Northwest Corner Rain Garden
View of the Cultec Rechargers
prior to burying them
Getting to know the plants on site will be a vital aspect of Dana's more naturalized landscape. She'll actually have a guide for how to maintain the plants specifically. Keeping the gardens weed free while they grow to maturity will create a much healthier plant community and greater enjoyment for neighbors. By year three, hopefully the need for weeding will be greatly reduced by the mature plants that will shade out any unwelcome visitors. A mistake often made by beginning native plant gardeners is the belief that wild takes care of itself. But being a steward of the land around us is essential for these gardens to succeed and be accepted as a part of the new aesthetic by our neighbors. And educating ourselves and sharing our knowledge with others is essential. As the plants begin to settle in to the gardens, the client gets to know them better.
Dana (pictured right) enjoying her first taste
of the delicious berries from
her Amelanchier 'Regent' Serviceberry
a shrub form of the popular native tree.
The patio for Dana's back area (pictured left) was set as permeable pavers to allow water to be captured under the patio in a 14" gravel base. The entrance porcelain tile was set the same way. An advantage of setting pavers with permeable spacing is that it is less necessary during freeze thaw cycles to use salt because the water doesn't sit on the surface but has a void space to move in to.And Dana's criteria for the project were often more ambitious than some of the LEED demands.
We sought to recycle and reuse elements if we could, like the green plastic fence section that became a backdrop to a native Honeysuckle vine (pictured below).
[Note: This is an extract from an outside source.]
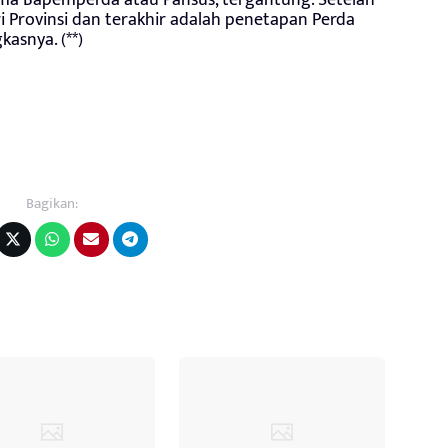
a Bapemperda atau Pansus, tergantung. Setelah
i Provinsi dan terakhir adalah penetapan Perda
asnya. (**)
Bagikan:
The fence material was the more regionally sourced white cedar that comes from Michigan (within the 500
mile radius range) that is considered a better carbon foot print rather than using the Red Cedar that is shipped in from out west.
The main thing to remember from the example of the LEED Platinum goals is to inspire us all to seek to do more to improve our relationship with this wonderful place we call home. Stewarding each of our little pieces of the Earth improves the world for all of us.